(Extracted page text data)
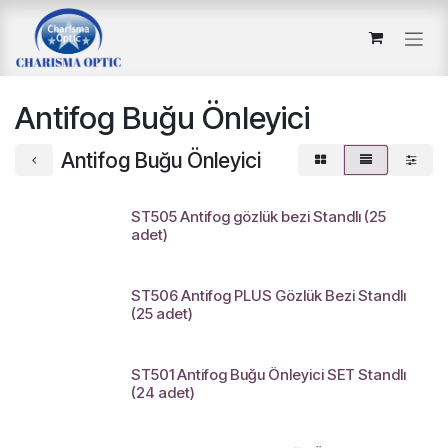
İçereği Atla
Antifog Buğu Önleyici
Antifog Buğu Önleyici
ST505 Antifog gözlük bezi Standlı (25
adet)
ST506 Antifog PLUS Gözlük Bezi Standlı
(25 adet)
ST501 Antifog Buğu Önleyici SET Standlı
(24 adet)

Activity => Your copy of the entries must be exact and must not include any of their pictures.

Exercise response =>
İçereği Atla
Antifog Buğu Önleyici
Antifog Buğu Önleyici
ST505 Antifog gözlük bezi Standlı (25
adet)
ST506 Antifog PLUS Gözlük Bezi Standlı
(25 adet)
ST501 Antifog Buğu Önleyici SET Standlı
(24 adet)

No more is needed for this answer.